• _Data records_
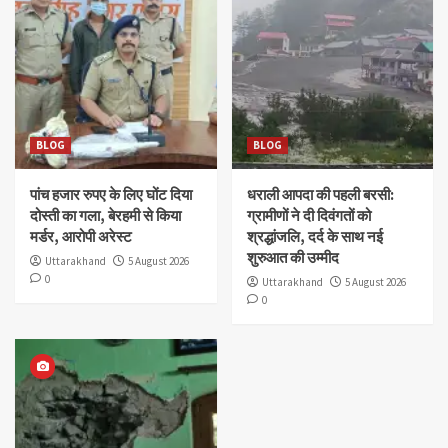
BLOG
BLOG
पांच हजार रुपए के लिए घोंट दिया
धराली आपदा की पहली बरसी:
दोस्ती का गला, बेरहमी से किया
ग्रामीणों ने दी दिवंगतों को
मर्डर, आरोपी अरेस्ट
श्रद्धांजलि, दर्द के साथ नई
शुरुआत की उम्मीद
Uttarakhand
5 August 2026
0
Uttarakhand
5 August 2026
0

• _Description of the task_
Write out only the lines from the one containing "ग्रामीणों ने दी दिवंगतों को" through the end of the listing above, exactly as they stand.

• _Response for this exercise_
ग्रामीणों ने दी दिवंगतों को
मर्डर, आरोपी अरेस्ट
श्रद्धांजलि, दर्द के साथ नई
शुरुआत की उम्मीद
Uttarakhand
5 August 2026
0
Uttarakhand
5 August 2026
0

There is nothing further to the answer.